| Exercise details |
Where the line containing "Με άξονα δημιουργίας το έργο του" appears in the records below, begin there and output each line verbatim through the last line.

Saved entries:
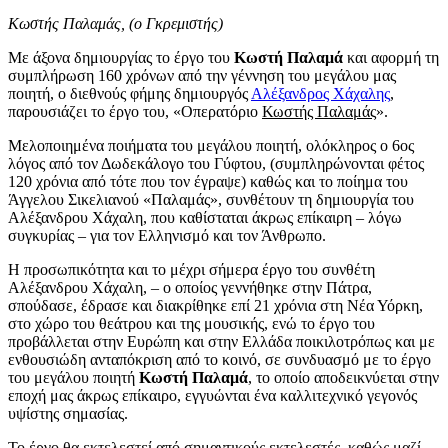
Κωστής Παλαμάς, (ο Γκρεμιστής)
Με άξονα δημιουργίας το έργο του
Κωστή Παλαμά
και αφορμή τη
συμπλήρωση 160 χρόνων από την γέννηση του μεγάλου μας
ποιητή, ο διεθνούς φήμης δημιουργός
Αλέξανδρος Χάχαλης
,
παρουσιάζει το έργο του, «Οπερατόριο
Κωστής Παλαμάς
».
Μελοποιημένα ποιήματα του μεγάλου ποιητή, ολόκληρος ο 6ος
λόγος από τον Δωδεκάλογο του Γύφτου, (συμπληρώνονται φέτος
120 χρόνια από τότε που τον έγραψε) καθώς και το ποίημα του
Άγγελου Σικελιανού «Παλαμάς», συνθέτουν τη δημιουργία του
Αλέξανδρου Χάχαλη, που καθίσταται άκρως επίκαιρη – λόγω
συγκυρίας – για τον Ελληνισμό και τον Άνθρωπο.
Η προσωπικότητα και το μέχρι σήμερα έργο του συνθέτη
Αλέξανδρου Χάχαλη, – ο οποίος γεννήθηκε στην Πάτρα,
σπούδασε, έδρασε και διακρίθηκε επί 21 χρόνια στη Νέα Υόρκη,
στο χώρο του θεάτρου και της μουσικής, ενώ το έργο του
προβάλλεται στην Ευρώπη και στην Ελλάδα ποικιλοτρόπως και με
ενθουσιώδη ανταπόκριση από το κοινό, σε συνδυασμό με το έργο
του μεγάλου ποιητή
Κωστή Παλαμά
, το οποίο αποδεικνύεται στην
εποχή μας άκρως επίκαιρο, εγγυώνται ένα καλλιτεχνικό γεγονός
υψίστης σημασίας.
Το έργο θα εκτελεστεί από σημαντικούς εκτελεστές, καθώς μαζί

| Answer space |
Με άξονα δημιουργίας το έργο του
Κωστή Παλαμά
και αφορμή τη
συμπλήρωση 160 χρόνων από την γέννηση του μεγάλου μας
ποιητή, ο διεθνούς φήμης δημιουργός
Αλέξανδρος Χάχαλης
,
παρουσιάζει το έργο του, «Οπερατόριο
Κωστής Παλαμάς
».
Μελοποιημένα ποιήματα του μεγάλου ποιητή, ολόκληρος ο 6ος
λόγος από τον Δωδεκάλογο του Γύφτου, (συμπληρώνονται φέτος
120 χρόνια από τότε που τον έγραψε) καθώς και το ποίημα του
Άγγελου Σικελιανού «Παλαμάς», συνθέτουν τη δημιουργία του
Αλέξανδρου Χάχαλη, που καθίσταται άκρως επίκαιρη – λόγω
συγκυρίας – για τον Ελληνισμό και τον Άνθρωπο.
Η προσωπικότητα και το μέχρι σήμερα έργο του συνθέτη
Αλέξανδρου Χάχαλη, – ο οποίος γεννήθηκε στην Πάτρα,
σπούδασε, έδρασε και διακρίθηκε επί 21 χρόνια στη Νέα Υόρκη,
στο χώρο του θεάτρου και της μουσικής, ενώ το έργο του
προβάλλεται στην Ευρώπη και στην Ελλάδα ποικιλοτρόπως και με
ενθουσιώδη ανταπόκριση από το κοινό, σε συνδυασμό με το έργο
του μεγάλου ποιητή
Κωστή Παλαμά
, το οποίο αποδεικνύεται στην
εποχή μας άκρως επίκαιρο, εγγυώνται ένα καλλιτεχνικό γεγονός
υψίστης σημασίας.
Το έργο θα εκτελεστεί από σημαντικούς εκτελεστές, καθώς μαζί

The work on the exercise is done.